=== Data ===

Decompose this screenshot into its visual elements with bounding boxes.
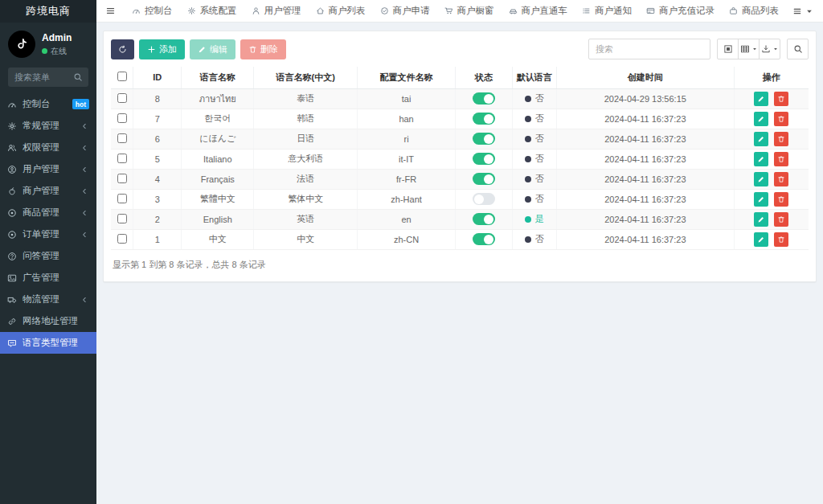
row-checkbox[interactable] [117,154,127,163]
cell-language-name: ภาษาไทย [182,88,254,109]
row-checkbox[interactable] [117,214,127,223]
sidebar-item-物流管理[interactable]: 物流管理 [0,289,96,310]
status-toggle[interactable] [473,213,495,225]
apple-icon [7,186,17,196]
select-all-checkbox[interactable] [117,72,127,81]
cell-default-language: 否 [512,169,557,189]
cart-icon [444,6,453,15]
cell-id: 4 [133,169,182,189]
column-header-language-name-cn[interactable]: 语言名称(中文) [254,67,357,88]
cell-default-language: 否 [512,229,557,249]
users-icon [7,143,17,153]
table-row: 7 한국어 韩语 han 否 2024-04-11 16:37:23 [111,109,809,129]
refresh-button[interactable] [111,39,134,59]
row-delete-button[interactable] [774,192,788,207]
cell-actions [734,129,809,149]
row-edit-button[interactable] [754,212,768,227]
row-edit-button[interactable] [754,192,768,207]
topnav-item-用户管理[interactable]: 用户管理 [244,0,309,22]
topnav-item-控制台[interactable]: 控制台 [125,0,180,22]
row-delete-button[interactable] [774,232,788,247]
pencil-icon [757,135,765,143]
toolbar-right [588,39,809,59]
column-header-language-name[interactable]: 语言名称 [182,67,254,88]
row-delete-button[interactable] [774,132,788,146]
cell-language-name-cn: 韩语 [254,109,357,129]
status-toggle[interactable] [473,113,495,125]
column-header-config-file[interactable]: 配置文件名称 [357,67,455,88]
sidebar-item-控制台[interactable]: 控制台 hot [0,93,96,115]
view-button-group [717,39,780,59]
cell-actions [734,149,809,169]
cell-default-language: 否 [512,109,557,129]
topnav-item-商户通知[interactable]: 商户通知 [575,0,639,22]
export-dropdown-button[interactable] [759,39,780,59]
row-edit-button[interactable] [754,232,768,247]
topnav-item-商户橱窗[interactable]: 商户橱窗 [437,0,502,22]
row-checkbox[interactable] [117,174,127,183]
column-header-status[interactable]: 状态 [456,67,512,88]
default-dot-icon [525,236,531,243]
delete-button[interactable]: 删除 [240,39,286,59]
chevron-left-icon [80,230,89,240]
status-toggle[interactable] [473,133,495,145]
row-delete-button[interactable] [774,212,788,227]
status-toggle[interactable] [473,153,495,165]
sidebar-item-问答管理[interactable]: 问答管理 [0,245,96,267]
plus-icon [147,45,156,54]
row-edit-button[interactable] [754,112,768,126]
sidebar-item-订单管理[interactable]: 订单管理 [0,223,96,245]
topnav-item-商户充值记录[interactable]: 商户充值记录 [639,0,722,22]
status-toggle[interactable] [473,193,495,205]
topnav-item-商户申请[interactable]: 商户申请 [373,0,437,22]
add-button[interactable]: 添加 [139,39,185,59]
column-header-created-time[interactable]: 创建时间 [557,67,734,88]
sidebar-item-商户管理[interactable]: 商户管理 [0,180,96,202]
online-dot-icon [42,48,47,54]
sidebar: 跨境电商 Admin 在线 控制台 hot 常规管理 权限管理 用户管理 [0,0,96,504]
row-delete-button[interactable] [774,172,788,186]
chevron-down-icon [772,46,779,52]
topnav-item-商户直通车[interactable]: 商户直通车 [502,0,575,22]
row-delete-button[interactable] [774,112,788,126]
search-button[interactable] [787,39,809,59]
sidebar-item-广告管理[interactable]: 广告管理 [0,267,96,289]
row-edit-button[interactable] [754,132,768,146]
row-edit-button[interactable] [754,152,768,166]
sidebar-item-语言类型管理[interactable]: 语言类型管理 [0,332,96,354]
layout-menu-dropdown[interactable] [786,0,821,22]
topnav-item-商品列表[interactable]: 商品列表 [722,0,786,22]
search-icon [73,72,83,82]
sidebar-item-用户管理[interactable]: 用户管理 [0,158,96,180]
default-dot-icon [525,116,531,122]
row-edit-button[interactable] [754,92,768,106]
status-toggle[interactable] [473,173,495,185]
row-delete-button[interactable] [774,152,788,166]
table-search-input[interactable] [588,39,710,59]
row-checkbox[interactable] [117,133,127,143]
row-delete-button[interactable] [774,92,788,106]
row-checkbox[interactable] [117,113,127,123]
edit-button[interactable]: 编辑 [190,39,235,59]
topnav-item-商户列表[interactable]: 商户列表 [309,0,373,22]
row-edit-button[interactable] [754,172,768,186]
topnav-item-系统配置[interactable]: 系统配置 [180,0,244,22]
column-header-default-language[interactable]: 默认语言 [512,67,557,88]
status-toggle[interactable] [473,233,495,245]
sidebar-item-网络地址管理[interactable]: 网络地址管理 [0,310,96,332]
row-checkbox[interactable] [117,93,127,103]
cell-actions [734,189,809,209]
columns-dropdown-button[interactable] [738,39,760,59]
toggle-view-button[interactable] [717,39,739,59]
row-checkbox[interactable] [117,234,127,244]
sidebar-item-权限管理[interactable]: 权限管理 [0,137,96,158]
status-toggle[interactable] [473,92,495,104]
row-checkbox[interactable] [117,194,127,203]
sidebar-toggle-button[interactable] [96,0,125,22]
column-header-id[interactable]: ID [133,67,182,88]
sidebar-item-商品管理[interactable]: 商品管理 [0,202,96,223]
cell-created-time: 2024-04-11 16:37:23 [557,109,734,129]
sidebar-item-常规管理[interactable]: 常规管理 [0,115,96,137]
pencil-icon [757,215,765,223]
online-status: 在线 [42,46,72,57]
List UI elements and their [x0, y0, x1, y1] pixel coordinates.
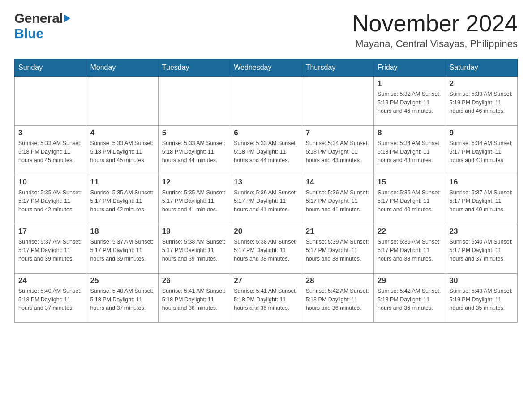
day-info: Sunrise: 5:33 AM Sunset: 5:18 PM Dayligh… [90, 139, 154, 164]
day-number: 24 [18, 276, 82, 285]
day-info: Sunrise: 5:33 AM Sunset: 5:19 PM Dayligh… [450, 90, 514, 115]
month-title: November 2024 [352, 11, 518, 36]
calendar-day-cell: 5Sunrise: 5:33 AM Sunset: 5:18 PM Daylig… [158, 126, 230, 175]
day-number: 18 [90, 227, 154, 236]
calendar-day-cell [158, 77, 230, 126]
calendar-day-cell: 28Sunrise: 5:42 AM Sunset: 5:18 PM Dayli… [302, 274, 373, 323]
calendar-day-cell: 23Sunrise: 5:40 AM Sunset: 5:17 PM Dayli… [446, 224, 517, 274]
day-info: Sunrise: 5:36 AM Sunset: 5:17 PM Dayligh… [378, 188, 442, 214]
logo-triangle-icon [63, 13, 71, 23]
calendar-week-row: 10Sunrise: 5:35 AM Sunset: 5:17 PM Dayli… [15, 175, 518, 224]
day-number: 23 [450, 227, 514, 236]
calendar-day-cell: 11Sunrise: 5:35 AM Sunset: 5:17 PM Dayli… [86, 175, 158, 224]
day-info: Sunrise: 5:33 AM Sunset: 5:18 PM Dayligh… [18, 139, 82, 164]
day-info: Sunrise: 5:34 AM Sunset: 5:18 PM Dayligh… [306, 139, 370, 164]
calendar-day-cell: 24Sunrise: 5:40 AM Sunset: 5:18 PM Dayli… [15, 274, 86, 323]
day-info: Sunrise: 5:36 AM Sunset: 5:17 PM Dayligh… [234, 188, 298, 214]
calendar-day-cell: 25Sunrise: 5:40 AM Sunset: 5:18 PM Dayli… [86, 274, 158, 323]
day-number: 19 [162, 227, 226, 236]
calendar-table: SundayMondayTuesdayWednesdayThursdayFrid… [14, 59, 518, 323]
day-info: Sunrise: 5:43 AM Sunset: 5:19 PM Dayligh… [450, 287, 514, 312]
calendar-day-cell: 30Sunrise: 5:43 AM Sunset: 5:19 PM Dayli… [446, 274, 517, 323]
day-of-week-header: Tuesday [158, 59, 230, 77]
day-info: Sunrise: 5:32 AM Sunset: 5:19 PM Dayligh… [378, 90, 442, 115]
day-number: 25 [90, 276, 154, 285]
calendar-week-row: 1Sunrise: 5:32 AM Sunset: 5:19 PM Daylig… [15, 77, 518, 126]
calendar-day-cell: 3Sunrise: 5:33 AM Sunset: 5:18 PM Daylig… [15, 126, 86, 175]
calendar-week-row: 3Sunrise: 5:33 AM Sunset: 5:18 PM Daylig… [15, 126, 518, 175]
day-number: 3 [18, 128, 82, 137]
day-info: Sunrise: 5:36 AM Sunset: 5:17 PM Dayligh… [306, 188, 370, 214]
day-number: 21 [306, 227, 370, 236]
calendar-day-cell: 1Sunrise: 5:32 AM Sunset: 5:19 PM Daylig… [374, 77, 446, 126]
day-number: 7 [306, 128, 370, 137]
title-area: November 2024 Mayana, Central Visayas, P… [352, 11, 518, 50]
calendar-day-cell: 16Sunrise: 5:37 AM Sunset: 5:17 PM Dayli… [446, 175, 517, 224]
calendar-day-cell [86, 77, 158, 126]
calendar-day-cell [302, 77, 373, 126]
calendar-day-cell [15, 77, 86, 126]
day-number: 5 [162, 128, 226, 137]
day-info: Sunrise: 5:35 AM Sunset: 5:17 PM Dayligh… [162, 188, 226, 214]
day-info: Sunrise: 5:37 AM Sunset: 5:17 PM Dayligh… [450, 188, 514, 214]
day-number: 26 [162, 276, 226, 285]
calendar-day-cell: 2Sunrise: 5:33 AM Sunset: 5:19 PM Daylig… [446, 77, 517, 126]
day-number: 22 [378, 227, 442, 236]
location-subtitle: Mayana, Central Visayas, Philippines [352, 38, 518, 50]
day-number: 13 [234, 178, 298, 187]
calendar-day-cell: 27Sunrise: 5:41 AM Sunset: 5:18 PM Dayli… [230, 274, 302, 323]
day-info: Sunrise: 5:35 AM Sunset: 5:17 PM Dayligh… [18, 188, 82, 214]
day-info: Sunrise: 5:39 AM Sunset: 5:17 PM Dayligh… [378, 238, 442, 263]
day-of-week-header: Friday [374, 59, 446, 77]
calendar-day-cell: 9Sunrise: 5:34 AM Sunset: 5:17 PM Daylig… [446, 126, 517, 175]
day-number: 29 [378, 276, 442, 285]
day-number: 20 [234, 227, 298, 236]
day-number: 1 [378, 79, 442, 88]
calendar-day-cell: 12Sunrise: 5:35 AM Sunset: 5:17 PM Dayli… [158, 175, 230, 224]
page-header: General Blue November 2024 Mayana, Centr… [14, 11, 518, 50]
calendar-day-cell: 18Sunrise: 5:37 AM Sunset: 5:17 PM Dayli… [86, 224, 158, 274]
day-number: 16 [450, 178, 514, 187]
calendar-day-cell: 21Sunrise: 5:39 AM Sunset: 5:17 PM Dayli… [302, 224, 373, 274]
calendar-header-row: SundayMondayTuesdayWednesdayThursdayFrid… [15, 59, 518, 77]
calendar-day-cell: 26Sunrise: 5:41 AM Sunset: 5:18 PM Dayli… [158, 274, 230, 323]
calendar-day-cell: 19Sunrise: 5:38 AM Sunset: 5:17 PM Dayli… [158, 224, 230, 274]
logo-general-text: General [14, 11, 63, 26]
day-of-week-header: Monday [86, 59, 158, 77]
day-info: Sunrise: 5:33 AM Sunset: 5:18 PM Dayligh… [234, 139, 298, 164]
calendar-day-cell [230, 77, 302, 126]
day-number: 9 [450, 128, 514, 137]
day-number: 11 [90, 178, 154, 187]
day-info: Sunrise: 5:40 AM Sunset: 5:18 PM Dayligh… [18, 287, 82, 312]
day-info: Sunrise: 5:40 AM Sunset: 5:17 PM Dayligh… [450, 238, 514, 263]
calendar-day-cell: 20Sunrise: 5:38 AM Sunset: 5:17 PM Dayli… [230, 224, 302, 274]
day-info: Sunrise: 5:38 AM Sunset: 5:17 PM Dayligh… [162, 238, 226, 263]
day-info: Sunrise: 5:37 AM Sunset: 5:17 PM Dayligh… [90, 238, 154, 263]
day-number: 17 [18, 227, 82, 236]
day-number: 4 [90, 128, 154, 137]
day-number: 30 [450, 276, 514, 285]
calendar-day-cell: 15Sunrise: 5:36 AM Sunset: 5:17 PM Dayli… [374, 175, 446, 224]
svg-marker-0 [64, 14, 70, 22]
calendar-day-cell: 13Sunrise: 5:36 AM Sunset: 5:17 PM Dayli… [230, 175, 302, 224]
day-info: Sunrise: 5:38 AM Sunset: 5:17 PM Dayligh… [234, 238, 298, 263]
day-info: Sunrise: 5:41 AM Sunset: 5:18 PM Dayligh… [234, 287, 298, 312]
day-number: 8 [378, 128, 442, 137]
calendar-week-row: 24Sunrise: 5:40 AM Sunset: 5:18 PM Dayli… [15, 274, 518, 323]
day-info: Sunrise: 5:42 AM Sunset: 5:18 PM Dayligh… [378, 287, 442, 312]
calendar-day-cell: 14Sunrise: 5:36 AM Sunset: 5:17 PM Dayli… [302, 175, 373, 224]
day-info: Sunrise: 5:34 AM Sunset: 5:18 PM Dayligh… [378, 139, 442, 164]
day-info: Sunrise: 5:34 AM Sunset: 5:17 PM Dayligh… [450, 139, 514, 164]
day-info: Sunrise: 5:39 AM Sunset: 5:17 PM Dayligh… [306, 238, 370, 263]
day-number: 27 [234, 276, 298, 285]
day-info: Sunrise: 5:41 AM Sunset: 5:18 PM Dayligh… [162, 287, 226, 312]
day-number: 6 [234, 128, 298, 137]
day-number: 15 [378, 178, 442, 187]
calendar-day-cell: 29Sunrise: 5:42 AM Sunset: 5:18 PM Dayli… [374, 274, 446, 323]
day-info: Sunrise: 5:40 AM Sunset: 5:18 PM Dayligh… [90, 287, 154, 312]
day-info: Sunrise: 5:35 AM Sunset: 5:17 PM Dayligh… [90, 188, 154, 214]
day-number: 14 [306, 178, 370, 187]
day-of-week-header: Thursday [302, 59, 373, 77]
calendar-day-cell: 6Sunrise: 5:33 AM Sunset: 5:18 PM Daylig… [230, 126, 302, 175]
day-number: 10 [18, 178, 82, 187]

===

◆ **Task description**
Find how many lines in the preceding listing contain the word "pencil", and answer with that number only.

◆ **Solution to the problem**
2